5 Tips to Keep Your Website Safe and Secure
Previously on Web Design Dev, we published a post on how to make your WordPress site hack-proof by using a WordPress plugin named WP Admin Block. But if you do not use WordPress, what other precautions should be taken to ensure that your site is kept safe?
Here are 5 of the most effective ways to keep your website secure.
Passwords and Error Messages
Complex passwords are vital for security. Everyone knows this, but many of us still use simple and vulnerable passwords. It is important to both use complex passwords for your server and admin areas, as well as insist that users logging into accounts on your site follow suit. You should enforce strong passwords requirements upon your users by requiring a minimum amount of characters, a mixture of upper and lower case letters, numerals and even punctuation. You can integrate a password generator or a password rater. Contrary to what you may believe, as this article here shows, passwords such as K1araJOhnsOn or momof2g8kid$ are not at all strong.
Within your site, passwords should always be stored encrypted, using a hashing algorithm such as SHA. This means that when you authenticating users, you are comparing encrypted values.

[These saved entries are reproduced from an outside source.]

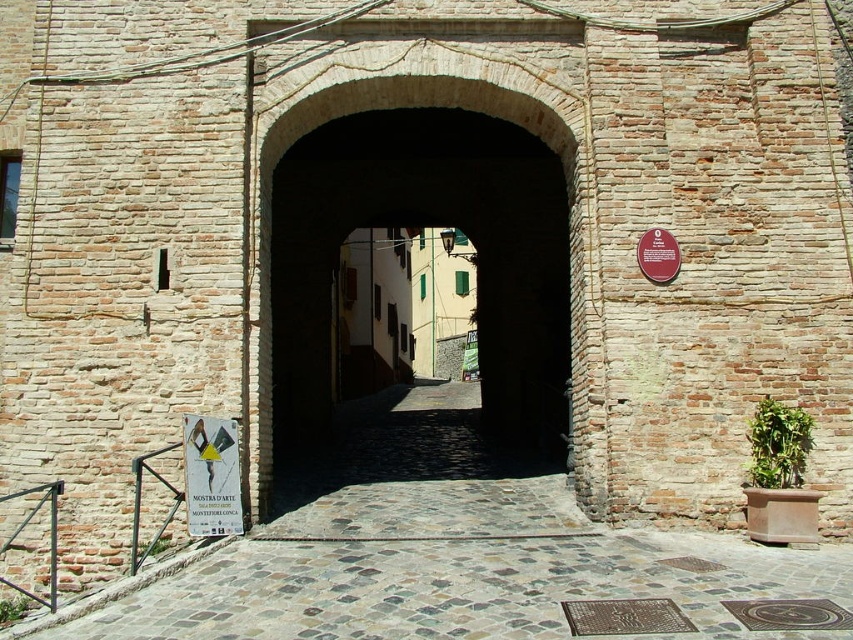 Question: Does smooth stone alley at center appear over brown wooden sign at upper center?

Choices:
 (A) yes
 (B) no

Answer: (B)

Question: Is white paper sign at center below brown wooden sign at upper center?

Choices:
 (A) yes
 (B) no

Answer: (A)

Question: Which point appears farthest from the camera in this image?

Choices:
 (A) (317, 403)
 (B) (233, 490)

Answer: (A)

Question: Estimate the real-world distances between objects in this image. Which object is closer to the white paper sign at center?

Choices:
 (A) brick archway at center
 (B) smooth stone alley at center
 (C) brown wooden sign at upper center

Answer: (B)

Question: Observing the image, what is the correct spatial positioning of smooth stone alley at center in reference to brick archway at center?

Choices:
 (A) above
 (B) below

Answer: (B)

Question: Which object appears closest to the camera in this image?

Choices:
 (A) white paper sign at center
 (B) smooth stone alley at center

Answer: (B) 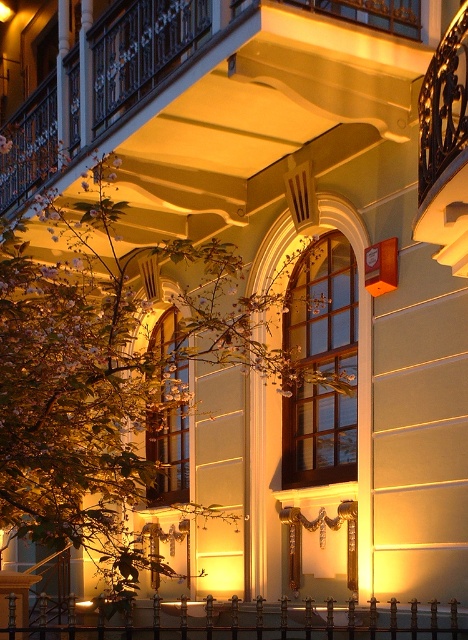 Based on the photo, can you confirm if matte glass window at center is positioned to the right of wooden window at center?

Indeed, matte glass window at center is positioned on the right side of wooden window at center.

Between matte glass window at center and wooden window at center, which one is positioned lower?

wooden window at center is below.

Who is more forward, (322, 404) or (182, 371)?

Point (322, 404) is in front.

The height and width of the screenshot is (640, 468). I want to click on matte glass window at center, so click(x=323, y=307).

Is the position of green leafy tree at center less distant than that of matte glass window at center?

Yes.

Is green leafy tree at center behind matte glass window at center?

That is False.

What do you see at coordinates (109, 376) in the screenshot?
I see `green leafy tree at center` at bounding box center [109, 376].

The width and height of the screenshot is (468, 640). Find the location of `green leafy tree at center`. green leafy tree at center is located at coordinates (109, 376).

Does green leafy tree at center have a greater height compared to black wrought iron railing at lower center?

Indeed, green leafy tree at center has a greater height compared to black wrought iron railing at lower center.

Between point (141, 540) and point (210, 620), which one is positioned behind?

Positioned behind is point (141, 540).

The image size is (468, 640). Find the location of `green leafy tree at center`. green leafy tree at center is located at coordinates (109, 376). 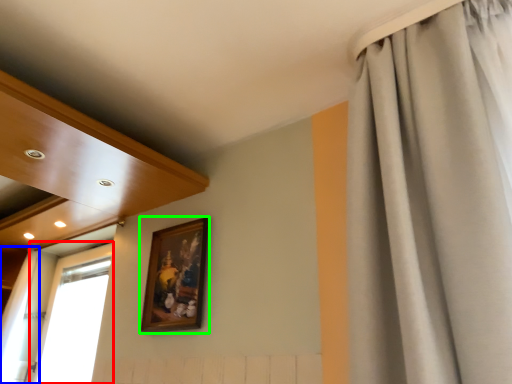 Question: Which is nearer to the window (highlighted by a red box)? curtain (highlighted by a blue box) or picture frame (highlighted by a green box).

Choices:
 (A) curtain
 (B) picture frame

Answer: (A) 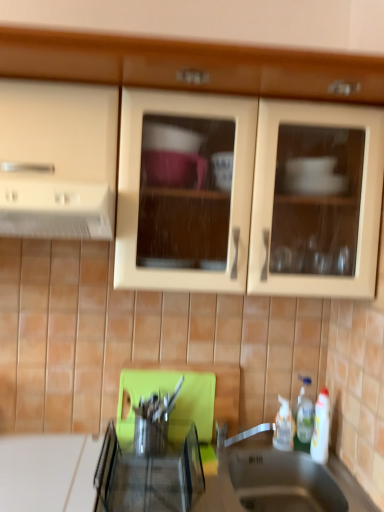 Question: From the image's perspective, is white glossy bottle at lower right, the 1th bottle positioned from the right, located beneath metallic stainless steel sink at lower center?

Choices:
 (A) no
 (B) yes

Answer: (A)

Question: Can you confirm if white glossy bottle at lower right, the 1th bottle positioned from the right, is taller than metallic stainless steel sink at lower center?

Choices:
 (A) yes
 (B) no

Answer: (A)

Question: From a real-world perspective, is white glossy bottle at lower right, which is the 2th bottle from left to right, under metallic stainless steel sink at lower center?

Choices:
 (A) no
 (B) yes

Answer: (A)

Question: Can you confirm if white glossy bottle at lower right, the 1th bottle positioned from the right, is shorter than metallic stainless steel sink at lower center?

Choices:
 (A) no
 (B) yes

Answer: (A)

Question: Is white glossy bottle at lower right, the 1th bottle positioned from the right, not close to metallic stainless steel sink at lower center?

Choices:
 (A) no
 (B) yes

Answer: (A)

Question: Relative to matte wood cabinets at upper center, is metallic stainless steel sink at lower center in front or behind?

Choices:
 (A) behind
 (B) front

Answer: (A)

Question: From a real-world perspective, is metallic stainless steel sink at lower center positioned above or below matte wood cabinets at upper center?

Choices:
 (A) below
 (B) above

Answer: (A)

Question: In terms of width, does metallic stainless steel sink at lower center look wider or thinner when compared to matte wood cabinets at upper center?

Choices:
 (A) thin
 (B) wide

Answer: (A)

Question: Would you say metallic stainless steel sink at lower center is to the left or to the right of matte wood cabinets at upper center in the picture?

Choices:
 (A) right
 (B) left

Answer: (A)

Question: Is matte wood cabinets at upper center wider or thinner than metallic stainless steel sink at lower center?

Choices:
 (A) thin
 (B) wide

Answer: (B)

Question: Does point (248, 168) appear closer or farther from the camera than point (284, 507)?

Choices:
 (A) closer
 (B) farther

Answer: (A)

Question: Considering the positions of matte wood cabinets at upper center and metallic stainless steel sink at lower center in the image, is matte wood cabinets at upper center bigger or smaller than metallic stainless steel sink at lower center?

Choices:
 (A) big
 (B) small

Answer: (A)

Question: Visually, is matte wood cabinets at upper center positioned to the left or to the right of metallic stainless steel sink at lower center?

Choices:
 (A) left
 (B) right

Answer: (A)

Question: Is point (76, 215) positioned closer to the camera than point (152, 465)?

Choices:
 (A) closer
 (B) farther

Answer: (A)

Question: From a real-world perspective, is white matte exhaust hood at left above or below metallic stainless steel knife block at center?

Choices:
 (A) below
 (B) above

Answer: (B) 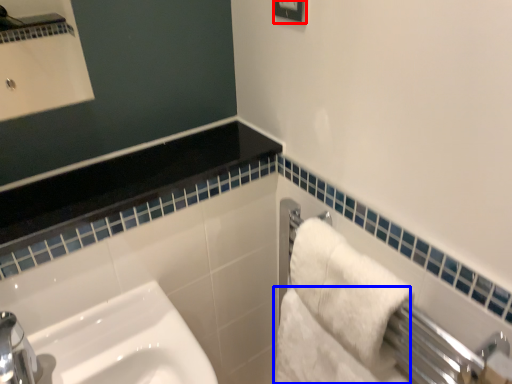 Question: Which point is further to the camera, square (highlighted by a red box) or bath towel (highlighted by a blue box)?

Choices:
 (A) square
 (B) bath towel

Answer: (B) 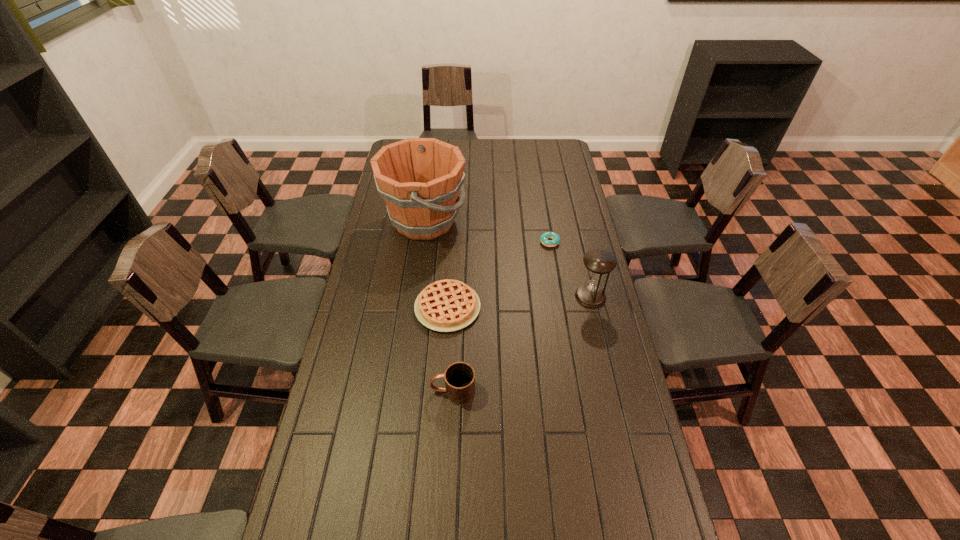 Locate an element on the screen. object that is the second closest to the nearest object is located at coordinates (598, 262).

Locate an element on the screen. the third closest object to the pie is located at coordinates (545, 236).

The height and width of the screenshot is (540, 960). Identify the location of free spot that satisfies the following two spatial constraints: 1. on the back side of the pie; 2. on the left side of the rightmost object. (448, 296).

Locate an element on the screen. blank space that satisfies the following two spatial constraints: 1. on the handle side of the bucket; 2. on the right side of the fourth tallest object is located at coordinates (413, 307).

Where is `vacant point that satisfies the following two spatial constraints: 1. on the back side of the doughnut; 2. on the handle side of the bucket`? vacant point that satisfies the following two spatial constraints: 1. on the back side of the doughnut; 2. on the handle side of the bucket is located at coordinates (546, 221).

You are a GUI agent. You are given a task and a screenshot of the screen. Output one action in this format:
    pyautogui.click(x=<x>, y=<y>)
    Task: Click on the free space that satisfies the following two spatial constraints: 1. on the handle side of the bucket; 2. on the left side of the pie
    The width and height of the screenshot is (960, 540).
    Given the screenshot: What is the action you would take?
    pyautogui.click(x=413, y=307) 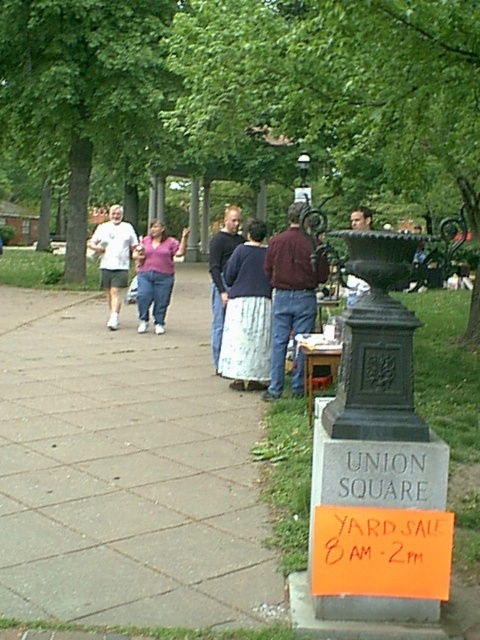 Is gray concrete sidewalk at center further to the viewer compared to orange paper sign at lower right?

Yes.

Does gray concrete sidewalk at center have a greater width compared to orange paper sign at lower right?

Indeed, gray concrete sidewalk at center has a greater width compared to orange paper sign at lower right.

Describe the element at coordinates (127, 468) in the screenshot. I see `gray concrete sidewalk at center` at that location.

Where is `gray concrete sidewalk at center`? gray concrete sidewalk at center is located at coordinates (127, 468).

Is orange paper sign at lower right to the right of dark blue shirt at center from the viewer's perspective?

Yes, orange paper sign at lower right is to the right of dark blue shirt at center.

Does point (417, 596) come behind point (225, 285)?

That is False.

Who is more forward, (x=357, y=547) or (x=214, y=307)?

Point (x=357, y=547)

In order to click on orange paper sign at lower right in this screenshot , I will do `click(382, 552)`.

Can you confirm if gray concrete sidewalk at center is wider than matte white t-shirt at left?

Yes.

Is gray concrete sidewalk at center to the left of matte white t-shirt at left from the viewer's perspective?

In fact, gray concrete sidewalk at center is to the right of matte white t-shirt at left.

Is point (156, 358) less distant than point (124, 252)?

Yes, it is.

Identify the location of gray concrete sidewalk at center. The width and height of the screenshot is (480, 640). (127, 468).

Additionally, ensure that your error messages are vague. If you have a login form on your site, when either the password or username is entered incorrectly, your error message should say just that, and nothing else. If an attacker is attempting to use brute force to gain access to the account, when you specify whether it is the password or username that is incorrect, they are then able to focus all their attention of this field. Therefore, “Incorrect username or password” is safer.
Do not dismiss updates
It may sound obvious, but keeping all the software you use up-to-date is one of the most effective ways to ensure that you website remains secure. This applies to the server operating system that you use as well as other software that is in operation on your website. Managed hosting solutions generally keep the software used updated themselves. If you are utilizing a third party such as a CMS (like we do on WebDesignDev) or forum software, you will be likely be notified when you need to update. When a company releases software, often they are not aware of every potential weakness. When they discover a vulnerability, they will offer an update to rectify it. Do not put this off. Known software vulnerabilities are easy for hackers to exploit.
SSL and EV SSL
SSL provides security when passing sensitive or valuable information between your website and your database. An EV SSL offers an even higher level of security; it grants your website the highest level of trust and authentication available today on the net. The EV SSL was designed to protect customers on e-commerce sites from phishing attacks. In terms of keeping your email inboxes clean, it is worth checking (if you are not already aware) what information of yours is available in the public domain. You can use a WHOIS Domain Lookup like this one offered by 1&1 to see whether information such as your admin email address, office address, registry domain ID and registrant name is available for anyone to see, or whether you web provider have placed their information here instead in order to shield yours.
Contrary to common assumption, most hosting providers do not back up your website; this is your responsibility. WordPress has plug-ins that allow sites to automatically send full back ups directly to a Dropbox or Gmail account. Services like Carbonite or Mozy can back-up your website and your database files every night. However you choose to back-up your site, ensure you do so at least once a month, and keep this backup in a separate location.
Even for those sites which are hosted by strong web providers, it is a good idea to connect to a specialist DDoS protection service. If you are running an NGO, eQualit.ie provides a free service called Deflect, which will take 99% of the traffic heading towards your site on to their own infrastructure, deploying various types of mitigation technology and botnet identification. Those who have larger budgets can look at services like Cloudfare, offer a similarly high level of protection.